1 AWS Batch Run

Go to the RMD, PDF, or HTML version of this file. Go back to Python Code Examples Repository (bookdown site) or the pyfan Package (API).

1.1 Preparing a Docker Image and a Python Function for Batch Array Job

We want to set-up a function that can be used jointly with AWS Batch Array. With Batch Array, can run many simulations concurrently. All simulations might only differ in random seed for drawing shocks. This requires setting up the proper dockerfile as well as modifying the python function that we want to invoke slightly.

First, create and push a docker image, see this dockerfile. Following the AWS ECR instructions, this registers a docker image in AWS ECR with a URI: XXXX7367XXXX.dkr.ecr.us-east-1.amazonaws.com/fanconda

The dockerfile has for CMD: CMD [“python”, “/pyfan/pyfan/graph/exa/scatterline3.py”]. This runs the function scatterline3.

Second, the scatterline3 function checks if AWS_BATCH_JOB_ARRAY_INDEX is in the os.environ. AWS_BATCH_JOB_ARRAY_INDEX, if exists, is used as a random seed to generate data for the graph. When the function is run in a docker container via batch, the function saves the graph output to a bucket in AWS s3. The pushing the s3 is achieved by pyfan.aws.general.path.py.

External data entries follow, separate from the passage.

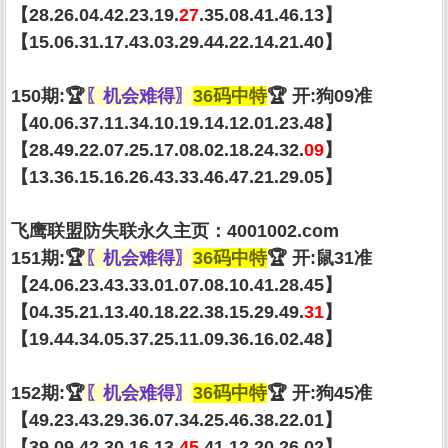
【28.26.04.42.23.19.
27
.35.08.41.46.13】
【15.06.31.17.43.03.29.44.22.14.21.40】
150期:🏆
〖机会难得〗
36码中特
🏆 开:狗09准
【40.06.37.11.34.10.19.14.12.01.23.48】
【28.49.22.07.25.17.08.02.18.24.32.
09
】
【13.36.15.16.26.43.33.46.47.21.29.05】
飞鹰联盟防失联永久主页：4001002.com
151期:🏆
〖机会难得〗
36码中特
🏆 开:鼠31准
【24.06.23.43.33.01.07.08.10.41.28.45】
【04.35.21.13.40.18.22.38.15.29.49.
31
】
【19.44.34.05.37.25.11.09.36.16.02.48】
152期:🏆
〖机会难得〗
36码中特
🏆 开:狗45准
【49.23.43.29.36.07.34.25.46.38.22.01】
【39.09.42.30.16.13.
45
.41.12.20.26.02】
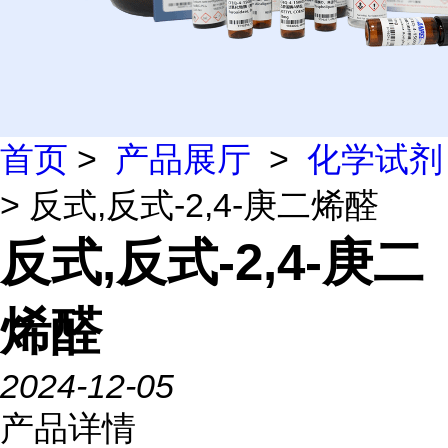
首页
>
产品展厅
>
化学试剂
> 反式,反式-2,4-庚二烯醛
反式,反式-2,4-庚二
烯醛
2024-12-05
产品详情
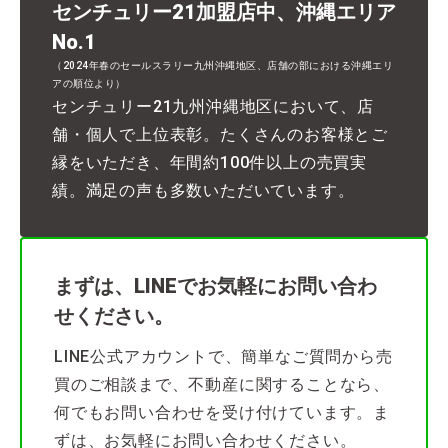
センチュリー21加盟店中、沖縄エリア
No.1
（2024年春のセールスラリー九州沖縄地区、店舗の部における沖縄エリ
アの順位より）
センチュリー21九州沖縄地区において、店
舗・個人で上位表彰。たくさんのお客様とご
縁をいただき、年間約100件以上の売買実
績。満足の声も多数いただいています。
まずは、LINEでお気軽にお問い合わ
せください。
LINE公式アカウントで、簡単なご質問から売
買のご相談まで、不動産に関することなら、
何でもお問い合わせを受け付けています。ま
ずは、お気軽にお問い合わせください。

In the batch job, when arrayProperties = {‘size’: 10}, this will generate AWS_BATCH_JOB_ARRAY_INDEX from 1 through 10 in 10 sub-tasks of a single batch task. These AWS_BATCH_JOB_ARRAY_INDEX could be used as different random seeds, and could be used as folder suffixes.

Here, the scatterline3 function generates a graph, that will be stored for testing purpose in pyfan_gph_scatter_line_rand folder of fans3testbucket bucket, the images saved has seed_0.png, seed_1.png, …, seed_10.png as names when arrayProperties = {‘size’: 10}.

1.2 Register A Batch Job Definition

Given the docker image we created: XXXX7367XXXX.dkr.ecr.us-east-1.amazonaws.com/fanconda, we can use this to register a batch job.

  1. computing requirements: memory and cpu: vCpus = 1 and Memory=7168 for example
  2. which container to pull from (ECR): List the image name: XXXX7367XXXX.dkr.ecr.us-east-1.amazonaws.com/fanconda for example
  3. job role ARN: arn:aws:iam::XXXX7367XXXX:role/ecsExecutionRole to allow for proper in and out from and to the container.

These can be registered programmatically by using boto3: Boto3 Batch Documentation

In the example below, will register a new job definition, this will add pyfan-scatterline3-test-rmd to job definition as an additional job definition.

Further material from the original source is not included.